Freitag, 4. März 2011

Tiere I: Apkalyptische Ameisen

Es gibt ein sich stets wiederkehrende Denk- und Darstellungsmuster, das ich die „Hoffnung der Kleinen“ nennen möchte. Nietzsche hat in die „Genealogie der Moral“ ausreichend darüber geschrieben. Die schwachen Unterdrückten finden ihren Sieg, in dem sie den selbstverschuldeten Niedergang der grossen Bösen schlicht überleben. Diese Konstellation lässt sich sowohl im Film „Quo vadis“ wiederfinden, wo die verfolgten Christen in ihren Katakomben letztlich nur händereibend auf den Zerfall des Römischen Reichs warten.

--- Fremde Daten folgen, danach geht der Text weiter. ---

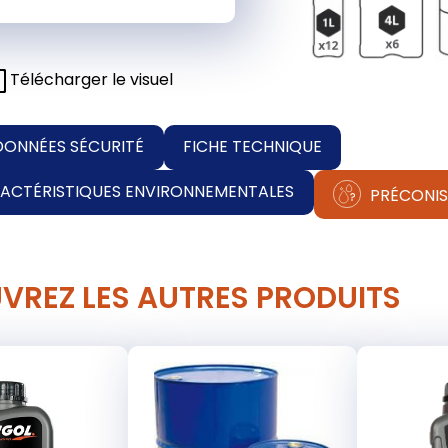
Télécharger le visuel
DONNÉES SÉCURITÉ
FICHE TECHNIQUE
RACTÉRISTIQUES ENVIRONNEMENTALES
PRÉCONIS
VREZ LES AUTRES PRODUITS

Oder in allen guten Kinderbüchern über Dinosaurier: Die kleinen Säugetiere, mäuseähnliche Viecher sehen im Verborgenen zu, wie die grossen, und seien wir ehrlich: dekadenten Dinosaurier im Meteorengewitter ihren gerechten Tod sterben und der neunmalkluge Dreikäsehoch, der das Bild betrachtet, weiss: Sie, die Ratten, werden überleben, gerade weil sie nicht gross und stark sind.
Zugleich erinnere ich mich, dass ich damals in den 1980er Jahren gewusst habe, dass im Falle eines Atomkrieges nur Insekten überleben würden: Die kahle, graue Erde würde nur noch bekrabbelt werden, die nächste Zivilisation würde die der Insekten sein. Im Katastrophenfilm "The day after" von 1983, der das Szenario eines H-Bombenabwurf über den USA durchspielt, werden Kakerlakenstatisten von einem der Hauptdarsteller zynisch als die nächsten Herrscher der Erde begrüsst.
Zurück geht diese Ernennung der Insekten zu den Königen von Doomsday auf Strahlentests, die man bald nach Hiroshima mit so ziemlich ALLEM angestellt hatte. Dabei zeigte sich, das eben Küchenschaben extrem viel Strahlung vertrugen. Ausgewiesene Myrmekologen machen allerdings drauf aufmerksam, dass das für Ameisen nicht zutrifft. Trotzdem war die strahlenmedizische Annahme weit verbreitet, die Ameisen würden die post-humanoide Herrschaft antreten: Als staatenbildende Wesen fungierten sie, wie die Bienen, der menschlichen Imagination schon vor 1945 als Spiegel und zivilisatorisches Äquivalent (vgl. Rieger/Bühler: Das Über-Tier) der Menschheit. So fürchten sich die Myrmekologen im Horrorfilm „Them!“ von 1954 vor einer Versklavung der Menschheit durch zu Einfamilienhausgrösse mutierten Ameisen. Und die „Flintstones“-Macher zeigen mit
„Atom-Ant“ 1967/68 eine Ameise, die durch Bestrahlung extrem stark geworden ist. Das Kleine ist das, was folgen wird auf die selbstverschuldete Vernichtung: Im Song "Das Insekt" der deutschen New Wave-Band „Der Plan“ wird dieses kollektive Wissen noch einmal mehr überhöht endgültig zur messianischen Hymne:

Wer ist gerufen, wenn der Mensch verreckt?
Wer ist gerufen, wenn der Mensch verreckt?
Das Insekt, das Insekt! Das Insekt, das Insekt!

Wer ist der Retter und lebt ganz versteckt?
Wer ist der Retter und lebt ganz versteckt?
Das Insekt, das Insekt! Das Insekt, das Insekt!

Wer macht das Paradies auf Erden perfekt?
Wer macht das Paradies auf Erden perfekt?
Das Insekt, das Insekt! Das Insekt, das Insekt!